Minggu, 20 Juni 2010

Afsel yang Angkuh dan Paranoid

Kawat berduri selalu menghiasai pagar-pagar rumah di Afrika Selatan. Bahkan, antartetangga pun harus dibatasi kawat berduri.

JOHANNESBURG, — Jangan membayangkan Piala Dunia 2010 membuat suasana kota-kota menjadi meriah setiap saat, berseliweran para suporter di setiap sudut, dan banyak aneka hiburan yang menyertainya. Jangan pula berharap banyaknya pedagang suvenir tentang Piala Dunia.

Memang aneh. Tidak seperti Piala Dunia sebelumnya, Afsel malah cenderung sepi. Apalagi, tim tuan rumah "Bafana Bafana" hampir pasti tersingkir. Suara vuvuzela yang tadinya terdengar hampir di setiap saat, kini mulai langka lagi kecuali ada pertandingan.

Namun, itulah Afsel. Negeri yang baru 16 tahun lepas dari apartheid, dari sinisme ras, dan pembantaian yang masih menyisakan goresan luka di hati setiap orang. Bagaimanapun, sinisme antara kulit hitam dan putih masih terasa. Ini yang membuat pola sosial Afsel menjadi terasa angkuh.

Hampir semua rumah selalu dipagar tinggi dan penuh duri. Bahkan, kini semakin banyak yang memakai pagar listrik. Pintu pagar mereka juga hanya bisa dibuka dengan remote control. Ini untuk menyulitkan pihak lain membukanya. Ini karena pemerintah belum mampu mengendalikan keamanan sehingga kriminalitas masih sangat tinggi.

Sehingga, setiap orang memikirkan keamanannya masing-masing. Saking banyaknya kriminal, masyarakat menjadi paranoid. Hampir setiap rumah dilengkapi segala tetek bengek alat keamanan.

Selain pagar berduri dan kawat listrik, perlengkapan keamanan di rumah-rumah Afsel sangat beragam. Di setiap pintu ada detektornya. Jadi, jika pintu dibuka maka akan terlihat si pemilik rumah. Di depan rumah selalu ada detektor pula. Jika ada gerakan yang tercium detektor maka lampu akan menyala. Sudah begitu, pintu rumah-rumah di Afsel selalu ganda. Selain ada pintu biasa, di depannya selalu diberi pintu teralis.

"Ini juga belum aman. Setidaknya kami bisa menunda aksi kejahatan, hingga petugas keamanan datang," kata Jaka Widyatmaka, staf KBRI di Pretoria.

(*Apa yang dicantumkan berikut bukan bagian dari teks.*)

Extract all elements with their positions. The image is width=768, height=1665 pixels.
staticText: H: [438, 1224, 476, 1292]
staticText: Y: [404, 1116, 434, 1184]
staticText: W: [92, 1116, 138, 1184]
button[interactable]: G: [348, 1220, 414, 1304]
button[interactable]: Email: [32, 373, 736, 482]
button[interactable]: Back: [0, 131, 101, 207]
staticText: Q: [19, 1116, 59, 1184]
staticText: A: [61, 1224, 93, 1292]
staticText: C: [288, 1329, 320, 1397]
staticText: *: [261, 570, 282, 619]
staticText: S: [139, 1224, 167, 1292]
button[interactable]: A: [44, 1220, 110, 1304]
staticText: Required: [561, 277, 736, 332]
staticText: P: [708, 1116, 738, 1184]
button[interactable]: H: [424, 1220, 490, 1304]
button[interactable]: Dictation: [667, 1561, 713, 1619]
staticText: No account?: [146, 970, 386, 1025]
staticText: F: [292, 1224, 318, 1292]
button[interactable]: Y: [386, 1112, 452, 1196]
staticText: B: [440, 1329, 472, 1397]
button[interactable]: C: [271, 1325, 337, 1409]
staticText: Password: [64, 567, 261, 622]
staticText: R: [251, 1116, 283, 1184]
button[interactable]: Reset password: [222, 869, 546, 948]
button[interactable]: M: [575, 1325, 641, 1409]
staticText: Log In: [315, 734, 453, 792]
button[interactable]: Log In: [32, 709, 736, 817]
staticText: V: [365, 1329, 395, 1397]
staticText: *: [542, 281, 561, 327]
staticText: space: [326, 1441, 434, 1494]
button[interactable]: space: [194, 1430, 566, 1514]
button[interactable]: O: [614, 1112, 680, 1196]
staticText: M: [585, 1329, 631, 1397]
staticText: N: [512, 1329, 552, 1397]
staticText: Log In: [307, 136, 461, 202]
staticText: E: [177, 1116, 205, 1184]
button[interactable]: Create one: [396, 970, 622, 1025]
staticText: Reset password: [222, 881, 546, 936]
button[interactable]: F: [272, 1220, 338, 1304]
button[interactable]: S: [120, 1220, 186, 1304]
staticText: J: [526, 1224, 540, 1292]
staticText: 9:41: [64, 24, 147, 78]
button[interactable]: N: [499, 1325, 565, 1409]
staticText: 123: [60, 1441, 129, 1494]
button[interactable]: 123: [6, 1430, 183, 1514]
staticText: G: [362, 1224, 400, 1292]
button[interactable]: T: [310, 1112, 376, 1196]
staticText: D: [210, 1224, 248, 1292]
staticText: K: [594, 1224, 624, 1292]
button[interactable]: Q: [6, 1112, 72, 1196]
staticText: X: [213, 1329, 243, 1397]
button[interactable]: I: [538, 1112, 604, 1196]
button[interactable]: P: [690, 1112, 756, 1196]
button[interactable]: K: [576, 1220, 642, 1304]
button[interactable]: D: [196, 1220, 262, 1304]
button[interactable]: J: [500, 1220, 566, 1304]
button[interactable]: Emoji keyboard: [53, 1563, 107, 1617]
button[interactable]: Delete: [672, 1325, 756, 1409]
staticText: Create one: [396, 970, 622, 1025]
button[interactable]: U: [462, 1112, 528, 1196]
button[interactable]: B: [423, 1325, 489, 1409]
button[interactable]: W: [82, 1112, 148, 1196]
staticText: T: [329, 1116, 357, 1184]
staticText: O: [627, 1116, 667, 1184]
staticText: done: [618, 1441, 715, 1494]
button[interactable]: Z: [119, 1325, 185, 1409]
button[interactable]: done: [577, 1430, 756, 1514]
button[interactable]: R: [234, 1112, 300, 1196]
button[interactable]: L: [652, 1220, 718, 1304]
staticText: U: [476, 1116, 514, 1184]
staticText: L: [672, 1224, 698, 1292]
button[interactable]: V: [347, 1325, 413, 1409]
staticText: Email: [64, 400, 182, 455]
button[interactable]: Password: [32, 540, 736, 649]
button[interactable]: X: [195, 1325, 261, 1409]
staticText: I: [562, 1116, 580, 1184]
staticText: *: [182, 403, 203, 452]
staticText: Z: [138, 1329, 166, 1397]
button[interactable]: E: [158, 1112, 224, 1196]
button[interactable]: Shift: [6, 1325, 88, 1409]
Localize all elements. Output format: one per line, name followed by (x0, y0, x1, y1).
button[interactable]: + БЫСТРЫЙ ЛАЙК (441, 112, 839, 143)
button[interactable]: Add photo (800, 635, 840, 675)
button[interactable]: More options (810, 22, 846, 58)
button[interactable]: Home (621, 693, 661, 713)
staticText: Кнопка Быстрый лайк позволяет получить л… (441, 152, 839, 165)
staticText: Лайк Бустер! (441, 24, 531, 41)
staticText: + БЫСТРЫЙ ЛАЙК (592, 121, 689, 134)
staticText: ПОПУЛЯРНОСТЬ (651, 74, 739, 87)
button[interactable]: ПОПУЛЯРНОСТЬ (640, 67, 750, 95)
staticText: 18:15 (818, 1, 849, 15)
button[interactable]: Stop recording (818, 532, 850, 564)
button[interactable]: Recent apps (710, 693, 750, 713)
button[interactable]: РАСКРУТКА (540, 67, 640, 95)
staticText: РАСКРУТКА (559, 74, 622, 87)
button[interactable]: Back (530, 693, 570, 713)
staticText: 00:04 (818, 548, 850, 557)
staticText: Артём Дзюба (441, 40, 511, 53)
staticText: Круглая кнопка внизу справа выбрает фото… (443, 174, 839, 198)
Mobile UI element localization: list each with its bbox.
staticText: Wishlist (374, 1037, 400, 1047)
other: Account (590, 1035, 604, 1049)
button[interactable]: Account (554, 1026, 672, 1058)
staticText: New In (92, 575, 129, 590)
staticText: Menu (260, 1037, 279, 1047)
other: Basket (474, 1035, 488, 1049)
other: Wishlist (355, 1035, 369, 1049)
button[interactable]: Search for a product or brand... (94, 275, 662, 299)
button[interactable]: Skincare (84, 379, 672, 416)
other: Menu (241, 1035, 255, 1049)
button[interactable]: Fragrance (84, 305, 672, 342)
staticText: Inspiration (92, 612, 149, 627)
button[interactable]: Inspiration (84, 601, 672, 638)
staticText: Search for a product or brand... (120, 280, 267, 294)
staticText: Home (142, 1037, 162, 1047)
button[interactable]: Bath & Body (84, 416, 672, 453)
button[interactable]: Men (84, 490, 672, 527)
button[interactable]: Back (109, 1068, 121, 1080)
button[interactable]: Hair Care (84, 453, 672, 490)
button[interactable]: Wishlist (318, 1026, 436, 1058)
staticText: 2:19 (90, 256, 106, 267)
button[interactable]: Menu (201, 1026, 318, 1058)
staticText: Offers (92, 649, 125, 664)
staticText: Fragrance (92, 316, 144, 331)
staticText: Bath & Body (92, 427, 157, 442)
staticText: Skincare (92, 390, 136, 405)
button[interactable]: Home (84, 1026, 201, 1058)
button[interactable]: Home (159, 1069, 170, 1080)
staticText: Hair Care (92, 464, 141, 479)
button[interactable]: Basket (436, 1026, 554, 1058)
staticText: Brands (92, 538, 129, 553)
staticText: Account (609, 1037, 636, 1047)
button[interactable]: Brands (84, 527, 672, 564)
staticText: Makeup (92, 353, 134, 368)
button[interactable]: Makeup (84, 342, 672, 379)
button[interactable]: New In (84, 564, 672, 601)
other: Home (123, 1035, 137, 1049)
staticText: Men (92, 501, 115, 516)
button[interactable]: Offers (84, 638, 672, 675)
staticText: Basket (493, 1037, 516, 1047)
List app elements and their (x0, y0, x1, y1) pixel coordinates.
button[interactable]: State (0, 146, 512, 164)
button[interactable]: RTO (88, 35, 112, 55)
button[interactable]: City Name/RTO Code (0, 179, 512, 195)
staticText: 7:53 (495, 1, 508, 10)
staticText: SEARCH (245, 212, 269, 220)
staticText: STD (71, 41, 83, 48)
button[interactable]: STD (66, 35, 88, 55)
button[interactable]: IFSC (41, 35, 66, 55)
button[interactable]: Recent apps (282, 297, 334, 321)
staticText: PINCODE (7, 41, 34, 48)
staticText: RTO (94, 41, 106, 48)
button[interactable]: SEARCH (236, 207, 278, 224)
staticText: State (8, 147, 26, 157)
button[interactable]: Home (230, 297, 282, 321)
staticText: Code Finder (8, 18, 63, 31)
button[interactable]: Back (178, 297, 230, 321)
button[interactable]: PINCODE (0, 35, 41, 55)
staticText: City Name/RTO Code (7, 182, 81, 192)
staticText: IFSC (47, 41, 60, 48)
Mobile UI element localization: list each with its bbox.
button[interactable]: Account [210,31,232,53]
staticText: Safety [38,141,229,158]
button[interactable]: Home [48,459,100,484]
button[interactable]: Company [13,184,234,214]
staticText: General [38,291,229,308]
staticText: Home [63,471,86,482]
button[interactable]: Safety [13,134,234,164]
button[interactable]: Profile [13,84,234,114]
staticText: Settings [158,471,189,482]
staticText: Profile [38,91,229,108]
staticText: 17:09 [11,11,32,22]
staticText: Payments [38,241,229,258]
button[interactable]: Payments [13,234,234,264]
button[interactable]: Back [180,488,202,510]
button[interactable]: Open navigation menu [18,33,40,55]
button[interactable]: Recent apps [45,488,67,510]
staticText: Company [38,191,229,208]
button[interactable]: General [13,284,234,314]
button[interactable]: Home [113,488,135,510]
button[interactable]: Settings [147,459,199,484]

Selain itu, hampir di setiap rumah menyewa agen keamanan. Alat-alat keamanan akan langsung memberi kontak kepada agen keamanan swasta jika terjadi ketidakwajaran. Dalam sekejap, agen keamanan akan datang.

Karena paranoia tersebut, masyarakat Afsel pun menjadi sangat eksklusif, cenderung inferior. Tak ada budaya berkumpul atau bersosial di kampung atau di kompleks. Semua sibuk dengan urusan sendiri-sendiri, juga keamanannya sendiri-sendiri. Penataan perumahan pun menjadi terkesan angkuh. Satu sama lain selalu dipisahkan pagar kawat.

Tak ada pula warung seperti di Indonesia yang selain untuk jual beli, terkadang jadi wahana bersosial. Jangan harap pula ada warung-warung di jalanan karena itu sama saja mengumpulkan kriminal. Semua kebutuhan dibeli di supermarket yang polanya juga amat angkuh.

Hanya di kawasan kulit putih ada pola berkumpul, nongkrong, dan mengobrol bareng, tetapi itu pun terbatas. Bahkan, suasana di Sunnyside yang kini didominasi kulit hitam, juga pola sosialnya juga sama: angkuh.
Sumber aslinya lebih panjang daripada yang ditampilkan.